Instead, try a second query that gathers up the dates for every fruit sale during the month, en masse. You can then dump these results into an array who's indexes match the name for each type of fruit. For each fruit you can put another array with a slot for each day of the given month that stores the total number each was sold on a given day. It may end up looking like this:
Array()
[apple] => Array()
[2006-02-03] => 4
[2006-02-07] => 12
[2006-02-10] => 9
[orange] => Array()
[2006-02-01] => 8
[2006-02-03] => 19
[2006-02-04] => 13From here it's pretty easy to loop through the first set of data and match on the second set using those spiffy associative indexes.

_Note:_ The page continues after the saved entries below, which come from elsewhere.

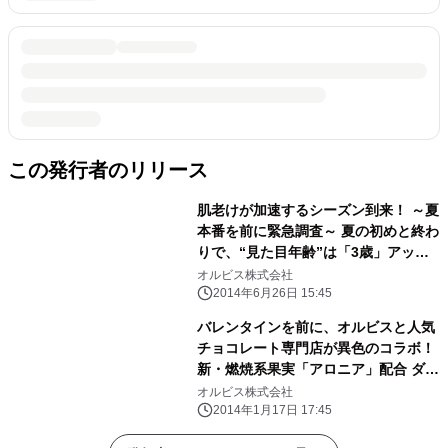
この発行者のリリース
肌老けが加速するシーズン到来！ ～夏
本番を前に緊急調査～ 夏の初めと終わ
りで、“見た目年齢”は「3歳」アッ
プ！？
オルビス株式会社
2014年6月26日 15:45
バレンタインを前に、オルビスと人気
チョコレート専門店が異色のコラボ！
新・燃焼系果実「アロニア」配合 ダイ
エットを頑張る自分へのご褒美チョ
オルビス株式会社
コ！ ～『ショーコラ・アロニア』 1月
2014年1月17日 17:45
18日より期間限定発売～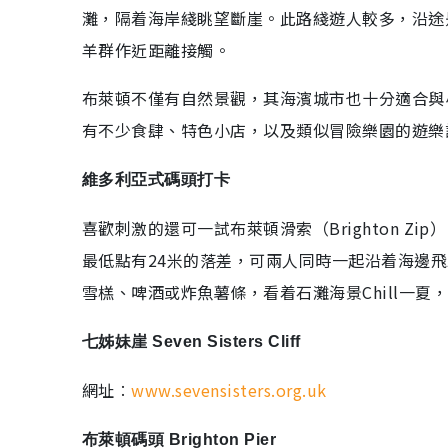
灘，隔着海岸綫眺望斷崖。此路綫遊人較多，沿途
羊群作近距離接觸。
布萊頓不僅有自然景觀，其海濱城市也十分適合與
有不少食肆、特色小店，以及類似冒險樂園的遊樂
維多利亞式碼頭打卡
喜歡刺激的還可一試布萊頓滑索（Brighton Z
最低點有24米的落差，可兩人同時一起沿着海邊
雪榚、啤酒或炸魚薯條，看着石灘海景Chill一夏
七姊妹崖 Seven Sisters Cliff
網址︰
www.sevensisters.org.uk
布萊頓碼頭 Brighton Pier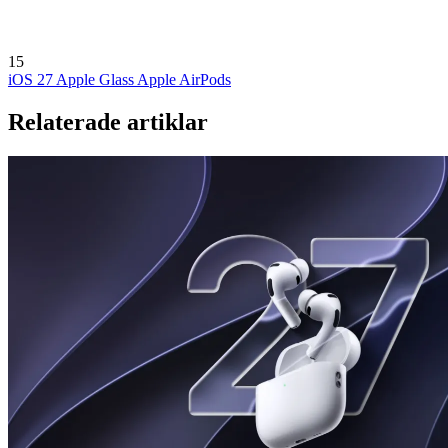
15
iOS 27
Apple Glass
Apple AirPods
Relaterade artiklar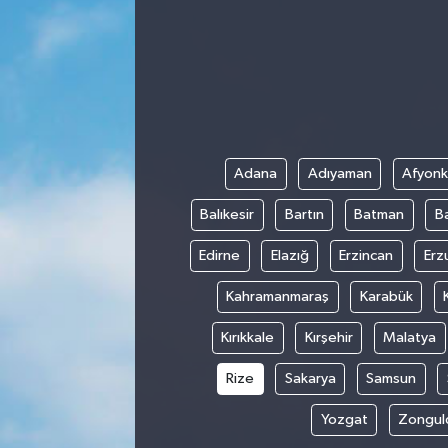
Adana
Adıyaman
Afyonk
Balıkesir
Bartın
Batman
B
Edirne
Elazığ
Erzincan
Erz
Kahramanmaraş
Karabük
Kırıkkale
Kırşehir
Malatya
Rize
Sakarya
Samsun
Yozgat
Zongul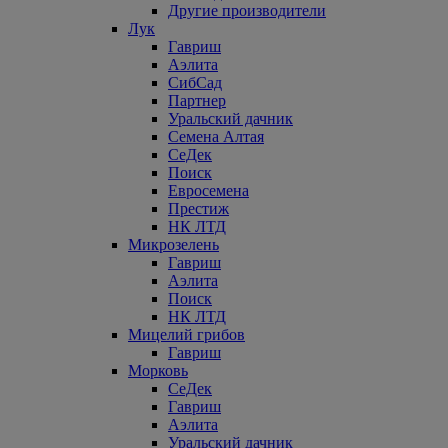
Другие производители
Лук
Гавриш
Аэлита
СибСад
Партнер
Уральский дачник
Семена Алтая
СеДек
Поиск
Евросемена
Престиж
НК ЛТД
Микрозелень
Гавриш
Аэлита
Поиск
НК ЛТД
Мицелий грибов
Гавриш
Морковь
СеДек
Гавриш
Аэлита
Уральский дачник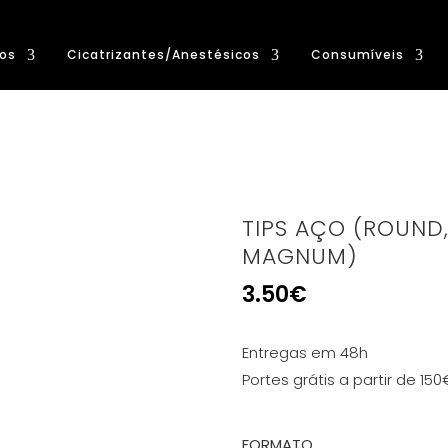
os
Cicatrizantes/Anestésicos
Consumíveis
TIPS AÇO (ROUND
MAGNUM)
3.50
€
Entregas em 48h
Portes grátis a partir de 150
FORMATO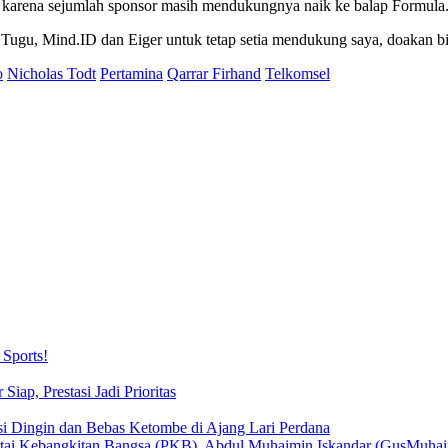
a karena sejumlah sponsor masih mendukungnya naik ke balap Formula
Tugu, Mind.ID dan Eiger untuk tetap setia mendukung saya, doakan bi
o
Nicholas Todt
Pertamina
Qarrar Firhand
Telkomsel
Sports!
iap, Prestasi Jadi Prioritas
si Dingin dan Bebas Ketombe di Ajang Lari Perdana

This is a pretty rudimentary example but it's important for me to be mindful of such techniques as I build bigger and bigger apps. Like I mentioned, when creating reports sometimes the data is being mined from many different areas of the database all with different calculations that would make a single query nearly impossible. By finding a common bit of data like an ID and leveraging some arrays you can keep the number of queries down.



I used this to cut down the query count on a heavy site by 800%(!). Beware, though, that you're trading queries for RAM and there is usually only so much RAM. So, choose wisely.
Left by Jan | Feb. 3, 2007 at 3:11pm
"This is a pretty rudimentary example but it's important for me to be mindful of such techniques as I build bigger and bigger apps. "
Well... Generally it's a good philosophy. However, as apps become bigger and bigger, you might have to rethink this strategy. If you want to scale horizontally by partitioning data across database servers, you might have to go back to doing it the not-so-clever way.
Granted, you'll need to have quite a bit of traffic on your webapp, but still... In these times, any Joe Schmoe can create a webapp and recieve millons of hits in a single day, if it's Digged and Slashdotted and whatnot.
Left by Monkey | Feb. 5, 2007 at 12:27pm
That is a good point. As applications get bigger, performance becomes more and more important. Often, the database is the fastest place to process queries, but just the other day I ran into a situation where is was simpler to process the logic of the query with PHP. I had a search script running around 70 seconds - it was essentially useless because it was so slow. Joe tried to speed it up with some database voodoo, but actually made it run slower. Then I used wrote up a script that grabbed all the data in question, and looped through it. The script completed in 3 seconds, and I was happy.
I'm sure the best way to solve the problem I encountered would be to optimize the query and database for that particular situation, but our first optimizations efforts weren't very good so we did it a different way.